Пусть в воронку реминисценций фильма втягиваются знаменитые «кареты со скачущими лошадьми» из «Невского проспекта», сам он определяется автором как «история в трех снах» (явная аллюзия на «восемь снов» булгаковского «Бега»), да и черный кот из «Мастера и Маргариты» вроде бы мелькает среди эпизодических персонажей, но в целом ни гоголевская проза, ни произведения Булгакова режиссеру в качестве строительного материала не понадобились. Как не удалось мне найти в «Носе...» Хржановского отсылок к, казалось бы, напрашивающимся для цитирования текстам других представителей «не такой», гоголевской ветви русской литературы: от раннего Достоевского и Андрея Белого до Введенского и Хармса (хотя фотографии из следственных дел обэриутов вместе с фотографиями других замученных художников предъявляются в финале фильма в качестве обвинения сталинскому режиму). Если говорить про общее стилистическое и символическое оформление «Носа...», особенно первой его части, то скорее уж вспоминаются имена двух великих европейских мастеров гротеска и социальной фантастики — Гофмана и Кафки.
Весьма характерным кажется мне то обстоятельство, что сталинская «культура два» точечно представлена в «Носе...» живописными полотнами, музыкальными цитатами и отрывками из фильмов, но не реминисценциями из корпуса прозаических и поэтических текстов. Условные Федор Гладков и Сергей Михалков, как кажется, не понадобились Хржановскому потому, что в его фильме отсутствуют цитаты из произведений «не таких» прозаиков, поэтов и драматургов, которые послужили бы противовесом для образцов холуйской советской словесности.
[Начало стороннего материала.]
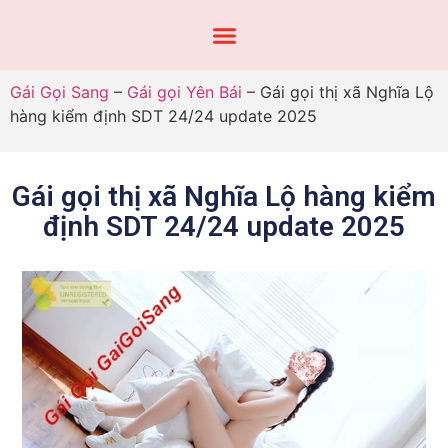
Gái Gọi Sang
–
Gái gọi Yên Bái
–
Gái gọi thị xã Nghĩa Lộ
hàng kiểm định SDT 24/24 update 2025
Gái gọi thị xã Nghĩa Lộ hàng kiểm
định SDT 24/24 update 2025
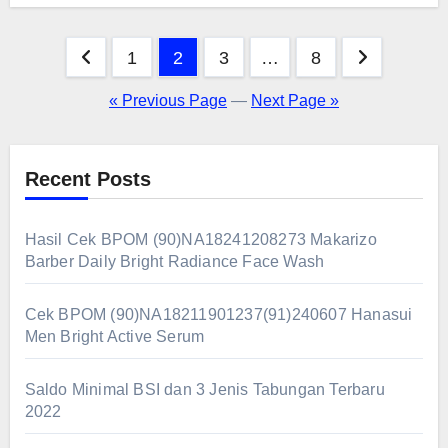
Posts
1
2
3
…
8
pagination
« Previous Page
—
Next Page »
Recent Posts
Hasil Cek BPOM (90)NA18241208273 Makarizo
Barber Daily Bright Radiance Face Wash
Cek BPOM (90)NA18211901237(91)240607 Hanasui
Men Bright Active Serum
Saldo Minimal BSI dan 3 Jenis Tabungan Terbaru
2022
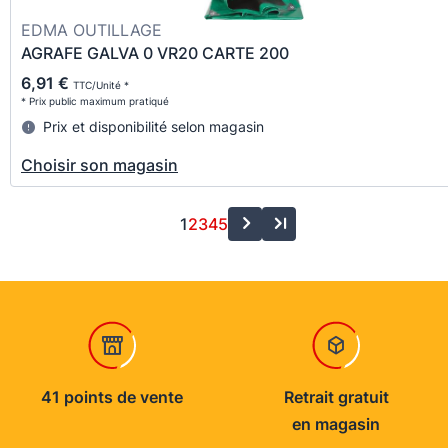
EDMA OUTILLAGE
AGRAFE GALVA 0 VR20 CARTE 200
6,91 €
TTC/Unité *
* Prix public maximum pratiqué
Prix et disponibilité selon magasin
Choisir son magasin
1
2
3
4
5
41 points de vente
Retrait gratuit
en magasin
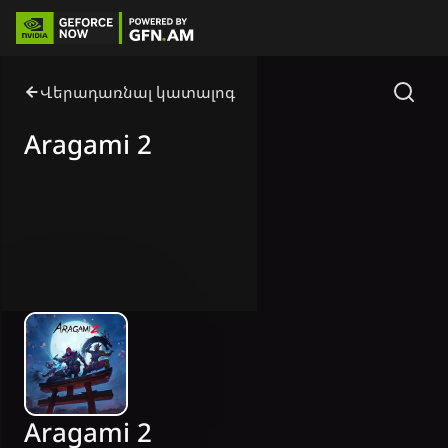
Վերադառնալ կատալոգ
Aragami 2
Aragami 2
Впрочем, одно важное исключение в фильме «Нос, или Заговор „не таких“» все-таки есть, если только меня не подводит многолетняя профессиональная привычка где надо и не надо отыскивать подтексты из стихотворений Осипа Мандельштама. Я имею в виду не столько антисталинскую инвективу поэта «Мы живем, под собою не чуя страны...» (хотя «кремлевский горец» и окружающие его «тонкошеие вожди», возможно, вычерчены у Хржановского не только по булгаковскому, но и по мандельштамовскому лекалу), сколько нечто гораздо более существенное, потому что структурообразующее. В первой части «Носа...» пространство гоголевского Петербурга почти нарочито совмещено с предметными реалиями сталинского Советского Союза и путинской России. Нельзя ли предположить, что этот прием отсылает к финальной строфе «Петербургских строф» (1913) Мандельштама, в которой пушкинский «бедный Евгений» становится свидетелем проезда по улицам города автомобилей начала 1910-х годов?
Летит в туман моторов вереница;
Самолюбивый, скромный пешеход —
Чудак Евгений — бедности стыдится,
Бензин вдыхает и судьбу клянет!
Лекманов О. «Самолюбивый, скромный пешеход» // Искусство кино. 2020. № 11-12. С. 143-145.